- The full range input of a12-bit, successive-approximation type ADC is 1 volt. Determine:
a) the maximum input change required to give a one bit change in output of the ADC
The Attempt at a Solution
The ADC is 12 bit, so it will produce a reading between 000000000000 (12 zeros) to 111111111111 (12 ones)
output 000000000000 being 0 in decimal, 0V input
output 111111111111 being 4095 in decimal, 1V input
So looking at the output, the maximum output change that could occur by changing 1 of the bits is 100000000000 (1 one and 11 zeros)
output 100000000000 is 2048.
So 2048 / 4095 = 0.500122
1V * 0.500122 = 0.500122V
So i initially thought that's the answer, the maximum input change to give a 1bit change in output would be 0.500122V.
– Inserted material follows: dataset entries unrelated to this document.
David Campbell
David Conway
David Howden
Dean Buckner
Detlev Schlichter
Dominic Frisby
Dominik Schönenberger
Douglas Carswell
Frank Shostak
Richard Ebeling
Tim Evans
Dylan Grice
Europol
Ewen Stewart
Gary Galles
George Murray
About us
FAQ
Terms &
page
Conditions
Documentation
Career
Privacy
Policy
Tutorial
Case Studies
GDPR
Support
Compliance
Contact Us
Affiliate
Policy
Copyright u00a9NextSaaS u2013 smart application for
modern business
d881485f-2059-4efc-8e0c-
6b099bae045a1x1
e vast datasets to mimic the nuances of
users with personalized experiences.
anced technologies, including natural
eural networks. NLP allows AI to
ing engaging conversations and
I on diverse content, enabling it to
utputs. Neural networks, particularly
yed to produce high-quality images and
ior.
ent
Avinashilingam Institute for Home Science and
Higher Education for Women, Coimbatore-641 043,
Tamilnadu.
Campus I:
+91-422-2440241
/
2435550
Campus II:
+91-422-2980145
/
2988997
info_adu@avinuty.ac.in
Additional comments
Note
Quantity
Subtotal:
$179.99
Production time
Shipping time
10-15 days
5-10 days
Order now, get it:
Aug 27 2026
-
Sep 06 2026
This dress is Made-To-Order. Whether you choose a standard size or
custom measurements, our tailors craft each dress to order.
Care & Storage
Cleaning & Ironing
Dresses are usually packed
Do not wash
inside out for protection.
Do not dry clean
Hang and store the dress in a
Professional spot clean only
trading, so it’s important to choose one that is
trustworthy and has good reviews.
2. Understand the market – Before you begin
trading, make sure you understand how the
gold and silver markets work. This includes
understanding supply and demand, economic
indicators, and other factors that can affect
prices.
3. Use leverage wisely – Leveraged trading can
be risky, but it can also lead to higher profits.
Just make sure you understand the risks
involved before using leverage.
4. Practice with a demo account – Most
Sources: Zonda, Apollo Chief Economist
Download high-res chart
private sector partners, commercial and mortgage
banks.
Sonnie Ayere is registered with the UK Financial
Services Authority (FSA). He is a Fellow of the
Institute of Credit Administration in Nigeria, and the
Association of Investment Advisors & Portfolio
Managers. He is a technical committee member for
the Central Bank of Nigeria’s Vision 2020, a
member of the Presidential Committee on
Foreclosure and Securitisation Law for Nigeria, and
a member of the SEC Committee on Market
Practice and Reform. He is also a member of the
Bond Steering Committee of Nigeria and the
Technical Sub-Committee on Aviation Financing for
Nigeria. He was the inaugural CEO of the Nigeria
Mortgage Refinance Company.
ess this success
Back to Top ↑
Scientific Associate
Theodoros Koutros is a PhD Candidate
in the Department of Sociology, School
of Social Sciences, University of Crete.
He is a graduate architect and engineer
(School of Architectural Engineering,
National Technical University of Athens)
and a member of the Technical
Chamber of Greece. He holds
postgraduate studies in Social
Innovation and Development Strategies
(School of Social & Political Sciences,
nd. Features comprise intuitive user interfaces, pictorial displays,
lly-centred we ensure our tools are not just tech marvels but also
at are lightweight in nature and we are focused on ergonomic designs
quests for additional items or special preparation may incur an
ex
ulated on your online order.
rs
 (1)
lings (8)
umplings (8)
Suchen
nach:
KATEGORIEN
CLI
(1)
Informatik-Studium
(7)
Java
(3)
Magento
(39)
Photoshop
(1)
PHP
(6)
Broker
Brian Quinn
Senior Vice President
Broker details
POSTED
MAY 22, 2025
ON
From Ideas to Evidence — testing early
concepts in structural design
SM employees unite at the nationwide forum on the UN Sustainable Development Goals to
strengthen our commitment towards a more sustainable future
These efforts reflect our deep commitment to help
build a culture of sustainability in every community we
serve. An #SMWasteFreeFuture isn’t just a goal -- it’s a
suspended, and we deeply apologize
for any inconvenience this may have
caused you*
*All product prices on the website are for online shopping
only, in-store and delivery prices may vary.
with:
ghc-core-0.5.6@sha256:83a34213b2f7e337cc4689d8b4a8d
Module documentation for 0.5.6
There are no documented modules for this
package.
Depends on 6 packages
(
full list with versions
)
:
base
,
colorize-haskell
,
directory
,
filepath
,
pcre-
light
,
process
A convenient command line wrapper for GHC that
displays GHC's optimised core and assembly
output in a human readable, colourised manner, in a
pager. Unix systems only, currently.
However, this ADC is rounding. So i understand that the DAC in the ADC produces a binary number. This is then converted back do an analogue value and checked against the measured value. if this estimated value is equal to or less than the measured input, then the comparator would output a 1, if its more then it will output a 0.
so, i think now we are concerned with the last bit in the chain. being 2^0. So, if the measured input is 0.99 or less, then ADC will output a zero for the last bit. So we need to convert this 0.99 into our 1V scale.
so 0.99/4095 = 0.000248.
1V * 0.000248 = 0.000248V
So 0.500122 + 0.000248 = 0.50037V.
So my answer now is 0.50037V, meaning the max the input can change to give a 1bit change in output is 0.50037V.
Is this in the ball park, or am i way off on a tangent.